Nids artificiels, tour à hirondelles…

Baptisé Les Hirondelles font le printemps rennais, ce projet vise à protéger la biodiversité et de leur permettre de s’accoupler ».

Pour y parvenir, plusieurs propositions ont été faites, via ce projet. Tout d’abord, pour les hirondelles de fenêtre, la LPO souhaite faire installer des nids artificiels sur les façades de bâtiments municipaux ». Pour ce faire, l’association a identifié plusieurs quartiers avec des bâtiments qui pourraient convenir : Là, on attend la réponse de la mairie. La balle est dans leur camp », glisse Bertrand Appéré. Petit problème, certains de ces bâtiments devraient subir un ravalement de façade, en vue d’une rénovation thermique. Des opérations qui pourraient compliquer les futures installations de nids.

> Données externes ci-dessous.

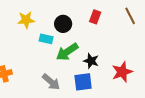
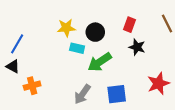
yellow star: (26, 20) -> (66, 28), moved
black star: (91, 61) -> (137, 47), moved
gray arrow: (51, 82) -> (82, 94), turned 84

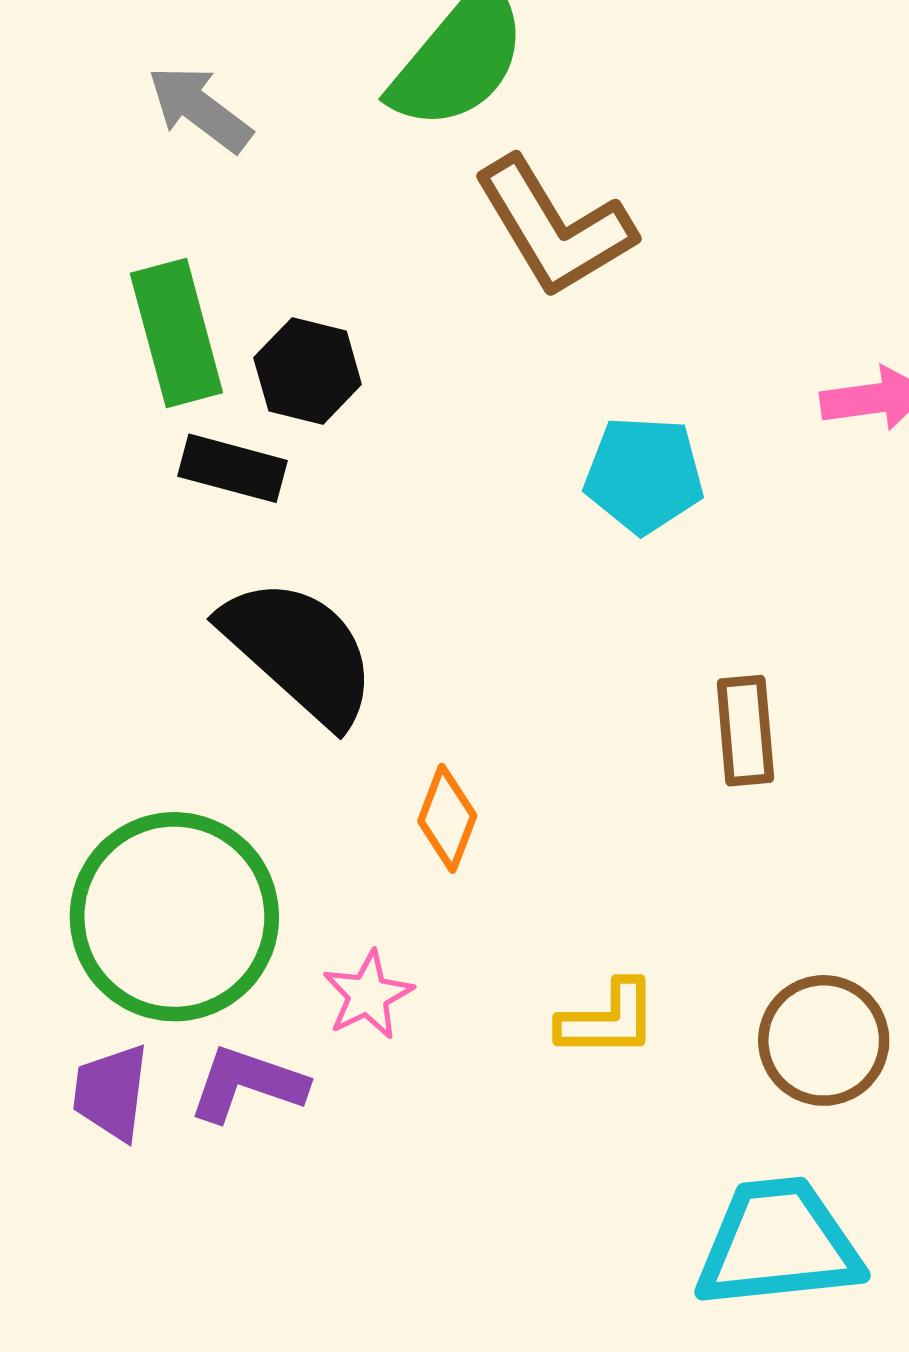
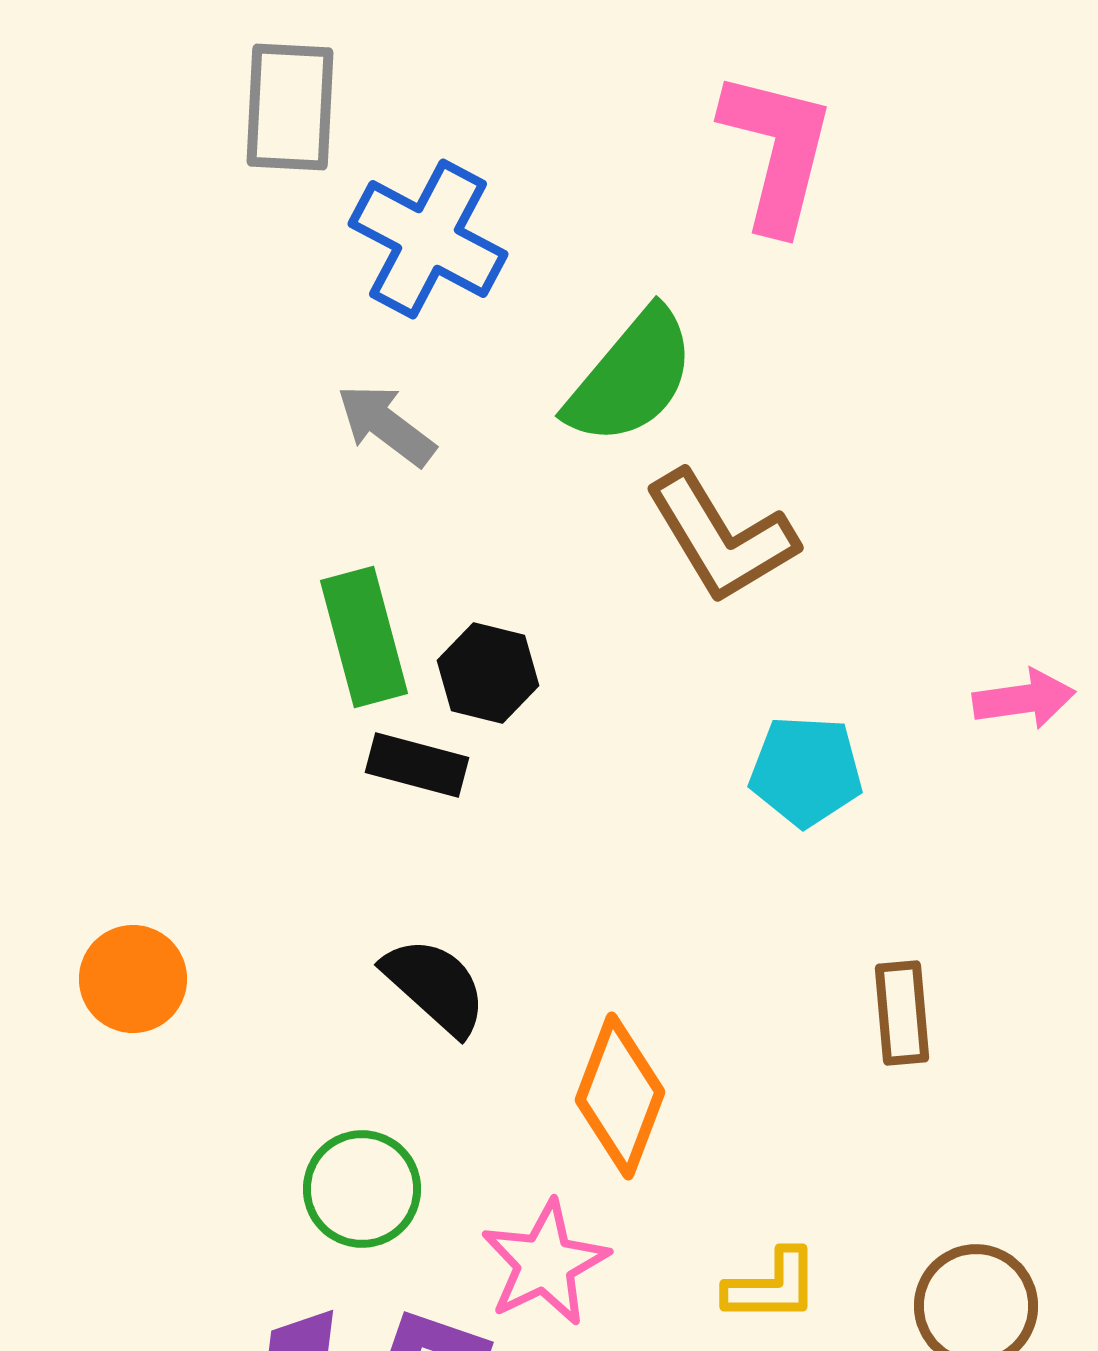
black semicircle: (299, 651) -> (435, 986), moved, size x0.7
orange diamond: (447, 818) -> (620, 1096), size x1.6
green circle: (174, 917) -> (362, 1189), size x0.6
pink star: (368, 995) -> (545, 1263), size x1.5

Les hirondelles rustiques, elles, auraient un traitement différent. Si des nids artificiels leur étaient également dédiés, ces derniers seraient plutôt disposés dans des fermes municipales, comme celle installée au parc des Gayeulles.

Bientôt installés ?

Largement plébiscité par de nombreux citoyens, ce projet a donc été lauréat du budget participatif. De son côté, Bertrand Appéré assure : On a transmis les éléments à la ville de Rennes. Selon l’avancement des discussions, on espère les installer à partir de cet automne. »

Le montant total de ce projet s’élève à 30 000 €.